In [1]:
import pandas as pd
import numpy as np
import os
import cv2
import multiprocessing
from matplotlib import pyplot as plt

import keras
from keras import layers, models
from keras import Input
from keras.models import Model
from keras.models import Sequential
from keras.preprocessing.image import ImageDataGenerator
from keras import optimizers, initializers, regularizers, metrics
from keras.callbacks import ModelCheckpoint
from keras.layers import Dense, Dropout, Activation, Flatten
from keras.utils import np_utils

Using TensorFlow backend.


In [2]:
shape_label = {'삼각형': 0, '사각형': 1, '오각형': 2, '육각형': 3, '팔각형': 4, 
               '원형': 5, '반원형': 6, '타원형': 7, '장방형': 8, '마름모형': 9, '기타': 10}
shape_label

color_label = {'빨강': 0, '주황': 1, '노랑': 2, '연두': 3, '초록': 4, 
               '청록': 5, '파랑': 6, '남색': 7, '보라': 8, '분홍': 9,
               '자주': 10, '갈색': 11, '회색': 12, '검정': 13, '하양': 14, '투명': 15}
color_label

{'빨강': 0,
 '주황': 1,
 '노랑': 2,
 '연두': 3,
 '초록': 4,
 '청록': 5,
 '파랑': 6,
 '남색': 7,
 '보라': 8,
 '분홍': 9,
 '자주': 10,
 '갈색': 11,
 '회색': 12,
 '검정': 13,
 '하양': 14,
 '투명': 15}

In [3]:
DATA_PATH = '../data/mask_front'
LABEL_PATH = '../label'
SAVE_PATH = '../save_model'

In [4]:
params = {
    'img_size': (224, 224),
    'input_shape': (224, 224, 3),
#     'nb_train_samples': len(X_train),
#     'nb_validation_samples': len(X_val),
#     'img_size': (299, 299),
#     'input_shape': (299, 299, 3),
    'batch_size': 24,
    'epochs': 10,
    'nb_workers': multiprocessing.cpu_count()
}

In [5]:
# csv 파일이 이미 있을 때
dataset = pd.read_csv(os.path.join(LABEL_PATH,'shape.csv'))
dataset['shape'] = dataset['shape'].apply(str)

In [6]:
from sklearn.model_selection import train_test_split

dataset = dataset[['No', 'shape']]
its = np.arange(dataset.shape[0])
train_idx, val_idx = train_test_split(its, train_size = 0.8, random_state=42)

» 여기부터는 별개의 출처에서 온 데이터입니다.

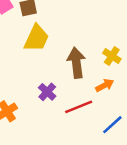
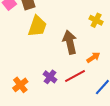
yellow cross: (112, 56) -> (96, 20), moved
purple cross: (47, 92) -> (50, 77), moved

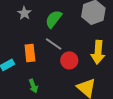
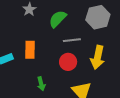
gray line: (54, 44) -> (72, 40), moved, turned -48
green arrow: (33, 86) -> (41, 84), moved

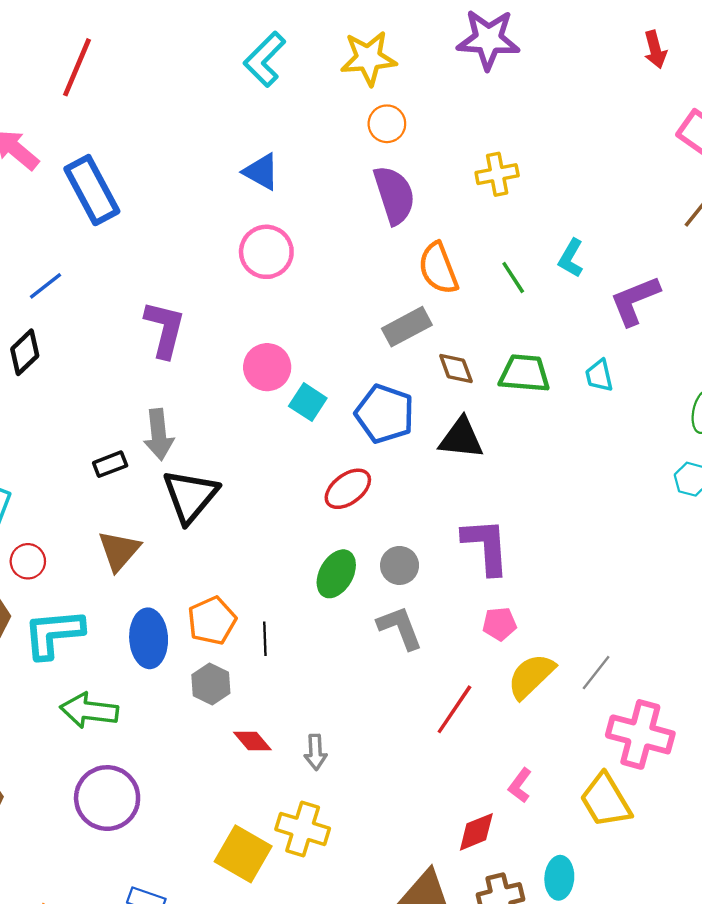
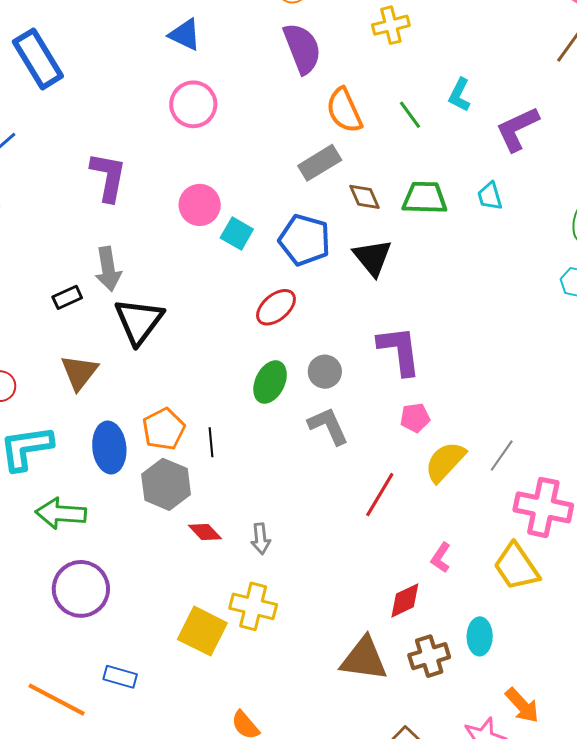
black triangle: (461, 438) -> (373, 258), turned 48
gray hexagon: (211, 684) -> (166, 484), size x1.4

X_train = dataset.iloc[train_idx, :]
X_val = dataset.iloc[val_idx, :]

params.update({
    'nb_train_samples': len(X_train),
    'nb_validation_samples': len(X_val)
})

print(X_train.shape)
print(X_val.shape)

(16767, 2)
(4192, 2)


In [7]:
def get_steps(num_samples, batch_size):
    if (num_samples % batch_size) > 0 :
        return (num_samples // batch_size) + 1
    else :
        return num_samples // batch_size

In [8]:
# top-k
from functools import partial
top_2 = partial(keras.metrics.top_k_categorical_accuracy, k=2)
top_2.__name__ = 'top_2'

top_3 = partial(keras.metrics.top_k_categorical_accuracy, k=3)
top_3.__name__ = 'top_3'

top_5 = keras.metrics.top_k_categorical_accuracy
top_5.__name__ = 'top_5'

top_10 = partial(keras.metrics.top_k_categorical_accuracy, k=10)
top_10.__name__ = 'top_10'

In [9]:
datagen=ImageDataGenerator(rescale=1./255, validation_split=0.2)
train_generator=datagen.flow_from_dataframe(dataframe=dataset,
                                            directory=DATA_PATH,
                                            x_col='No',
                                            y_col='shape',
                                            subset='training',
                                            class_mode='categorical',
                                            target_size=params['img_size'],
                                            batch_size=params['batch_size'])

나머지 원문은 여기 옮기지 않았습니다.